Mortgages Flashcards
What is a mortgage?
A form of secured loan where the borrower (or mortgagor) grants the lender (the mortgagee) the right to take possession of their property if they default on the loan, and in return the borrower is in possession of the property.
What is the difference between a mortgage before and after 1926?
Before 1926 a mortgage was described as a conveyance where the legal title was handed over to the mortgagee (Santley v Wilde). Post 1926 the mortgagee no longer has the legal title but instead holds a charge executed by deed (ss 85 and 87 LPA 1925) which gives the lender rights (possession and sale) as security for their loan.
What is an equitable mortgage?
A mortgage that does not satisfy all the legal formalities ie no deed.
How is an equitable mortgage created?
- Following the formalities in s2 LP(MP)A 1989 ie written contract, signed by both parties and recording all the terms (United Bank of Kuwait plc v Sahib).
- Following the formalities in s53(1)(c) LPA 1925 for the disposition of equitable interest ie in signed writing by the mortgagor at the time of disposition.
According to De Serville v Argee Ltd what will not create an equitable mortgage?
An exchange of letters
What type of mortgage cannot be created if the mortgagor has equitable title?
A legal mortgage
Under the common law when did the mortgagor have to repay their loan? What is the date known as?
On the day specified in the mortgage deed. This is known as the legal date of redemption.
What was the effect if the mortgagor did not repay the whole value of the loan on the legal date of redemption?
The borrower forfeited the entire mortgage estate.
How did equity intervene with the harshness of the legal date of redemption?
Equity granted an ‘equitable right to redeem’ which allowed mortgagors to repay after the legal date of redemption
How did Lord Parker summarise the equitable right to redeem in Kreglinger v New Patagonia Meat and Cold Storage Co?
“once a mortgage, always a mortgage”
The equitable right to redeem is just one of the borrower’s equitable rights available in a mortgage. What is the name given to the sum total of the borrower’s equitable rights in a mortgage?
Equity of redemption
What is the common understanding of ‘equity’ in a property?
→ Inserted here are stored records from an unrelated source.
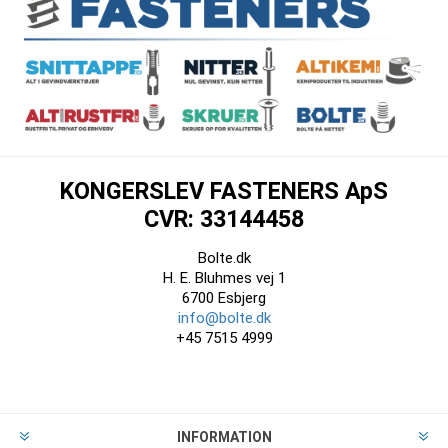
KONGERSLEV FASTENERS ApS
CVR: 33144458
Bolte.dk
H. E. Bluhmes vej 1
6700 Esbjerg
info@bolte.dk
+45 7515 4999
INFORMATION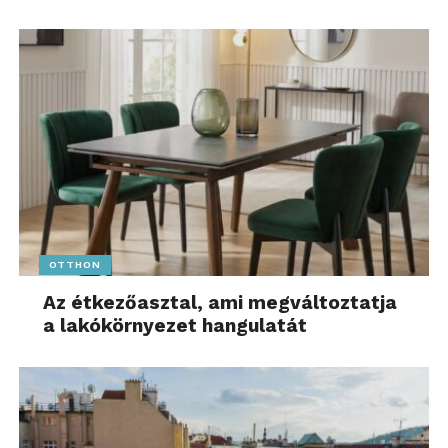
OTTHON
Az étkezőasztal, ami megváltoztatja
a lakókörnyezet hangulatát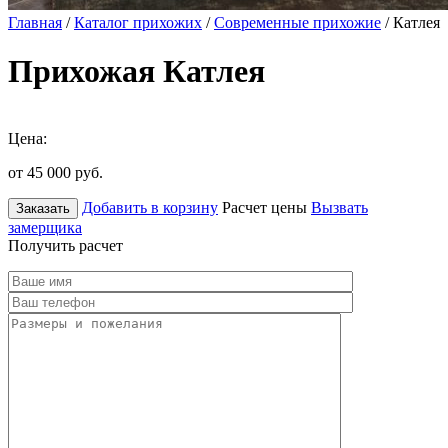
Главная
/
Каталог прихожих
/
Современные прихожие
/ Катлея
Прихожая Катлея
Цена:
от 45 000
руб.
Добавить в корзину
Расчет цены
Вызвать
Заказать
замерщика
Получить расчет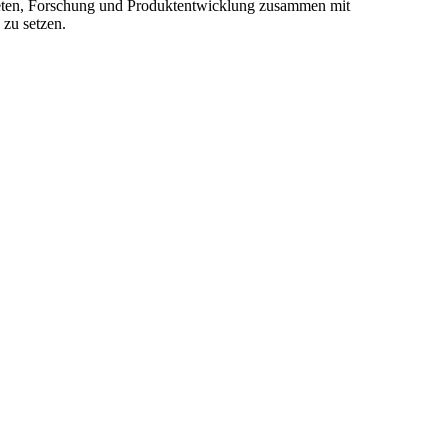
ieten, Forschung und Produktentwicklung zusammen mit
 zu setzen.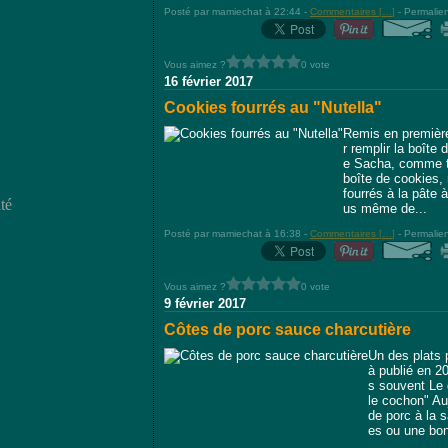
Posté par mamiechat à 22:44 -
Commentaires [
…
]
- Permalien
Vous aimez ?
0 vote
16 février 2017
Cookies fourrés au "Nutella"
Remis en première 
r remplir la boît
e Sacha, comme t
boîte de cookies, 
fourrés à la pâte 
té
us même de...
Posté par mamiechat à 16:38 -
Commentaires [
…
]
- Permalien
Vous aimez ?
0 vote
9 février 2017
Côtes de porc sauce charcutière
Un des plats p
à publié en 20
s souvent Le d
le cochon" Au
de porc à la s
es ou une bon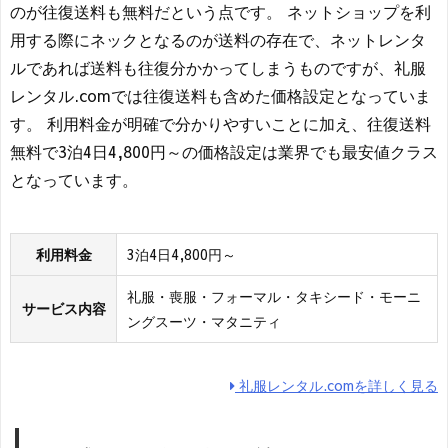
のが往復送料も無料だという点です。 ネットショップを利
用する際にネックとなるのが送料の存在で、ネットレンタ
ルであれば送料も往復分かかってしまうものですが、礼服
レンタル.comでは往復送料も含めた価格設定となっていま
す。 利用料金が明確で分かりやすいことに加え、往復送料
無料で3泊4日4,800円～の価格設定は業界でも最安値クラス
となっています。
利用料金
3泊4日4,800円～
礼服・喪服・フォーマル・タキシード・モーニ
サービス内容
ングスーツ・マタニティ
礼服レンタル.comを詳しく見る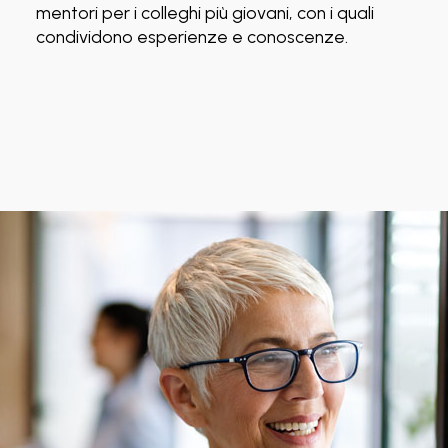
mentori per i colleghi più giovani, con i quali
condividono esperienze e conoscenze.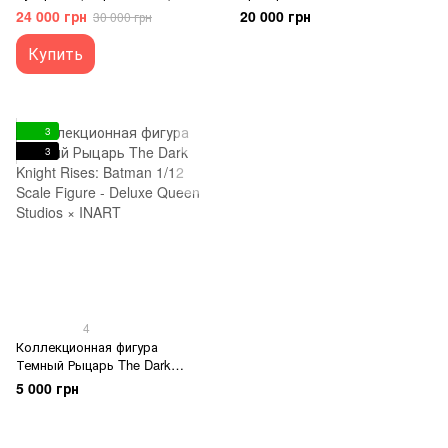
Batman v Superman: Dawn of
1/6 - Lord of the Rings: Aragorn
24 000 грн
20 000 грн
30 000 грн
Justice InArt Superman 1/6
(Standard Version)
Купить
3
3
4
Коллекционная фигура
Темный Рыцарь The Dark
Knight Rises: Batman 1/12
5 000 грн
Scale Figure - Deluxe Queen
Studios × INART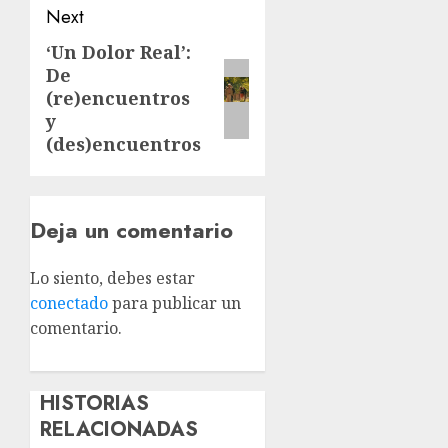
Next
‘Un Dolor Real’:
De
(re)encuentros
y
(des)encuentros
Deja un comentario
Lo siento, debes estar
conectado
para publicar un
comentario.
HISTORIAS
RELACIONADAS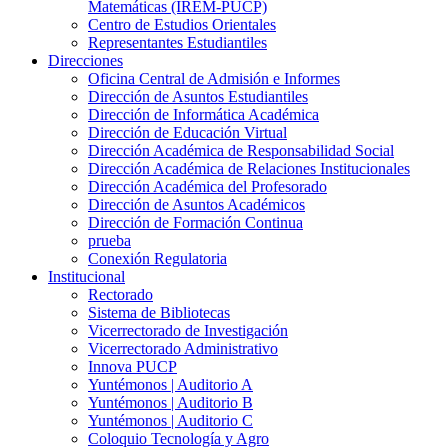
Matemáticas (IREM-PUCP)
Centro de Estudios Orientales
Representantes Estudiantiles
Direcciones
Oficina Central de Admisión e Informes
Dirección de Asuntos Estudiantiles
Dirección de Informática Académica
Dirección de Educación Virtual
Dirección Académica de Responsabilidad Social
Dirección Académica de Relaciones Institucionales
Dirección Académica del Profesorado
Dirección de Asuntos Académicos
Dirección de Formación Continua
prueba
Conexión Regulatoria
Institucional
Rectorado
Sistema de Bibliotecas
Vicerrectorado de Investigación
Vicerrectorado Administrativo
Innova PUCP
Yuntémonos | Auditorio A
Yuntémonos | Auditorio B
Yuntémonos | Auditorio C
Coloquio Tecnología y Agro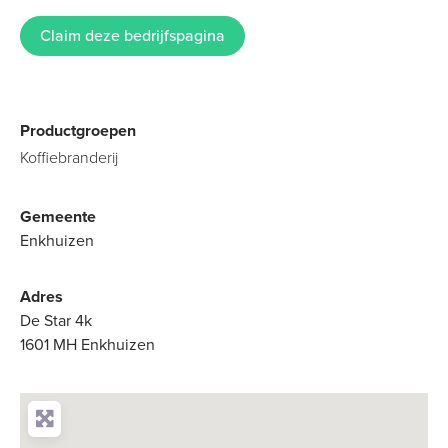
Claim deze bedrijfspagina
Productgroepen
Koffiebranderij
Gemeente
Enkhuizen
Adres
De Star 4k
1601 MH Enkhuizen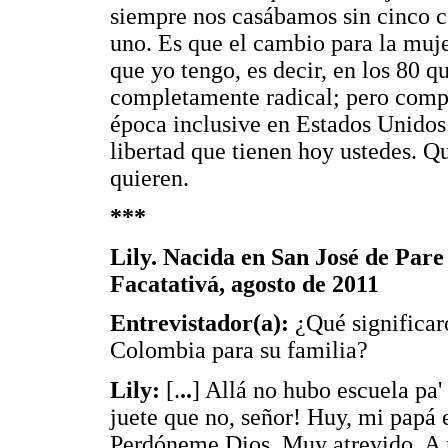
siempre nos casábamos sin cinco c
uno. Es que el cambio para la muje
que yo tengo, es decir, en los 80 
completamente radical; pero comp
época inclusive en Estados Unidos 
libertad que tienen hoy ustedes. Q
quieren.
***
Lily. Nacida en San José de Pare
Facatativá, agosto de 2011
Entrevistador(a):
¿Qué significaro
Colombia para su familia?
Lily:
[.
..
] Allá no hubo escuela pa' 
juete que no, señor! Huy, mi papá e
Perdóneme Dios. Muy atrevido. A n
The financial difference between the outstanding loan and the market value of the house.
Why would a lender want to postpone the date of redemption?
To take advantage of interest or if they were evil to trap the borrower into defaulting on the loan.
May mortgagees postpone the legal date of redemption?
Yes, but not if it is postponed perpetually (Toomes v Conset) or there is ‘clog or fetter’ or it is so far in the future the right to redeem is illusory.
What two cases might we compare to help us understand when the right to redeem has been postponed too far in the future?
In Fairclough v Swan Brewery Co Ltd the date of redemption was six weeks before the end of a 17 and a half year lease. The court struck the clause down because by this point the lease would have minimal value and make the mortgage ‘irredeemable’.
By comparison, in Knightsbridge Estate Trust Ltd v Byrne the court upheld a date of redemption 40 years from the date of the loan because it was an arm’s length commercial transaction and gave a favourable rate of interest on a freehold property.
Why would an option to purchase given to the lender be struck out by the court?
Because it could exclude or prevent the borrower from exercising their right to redeem.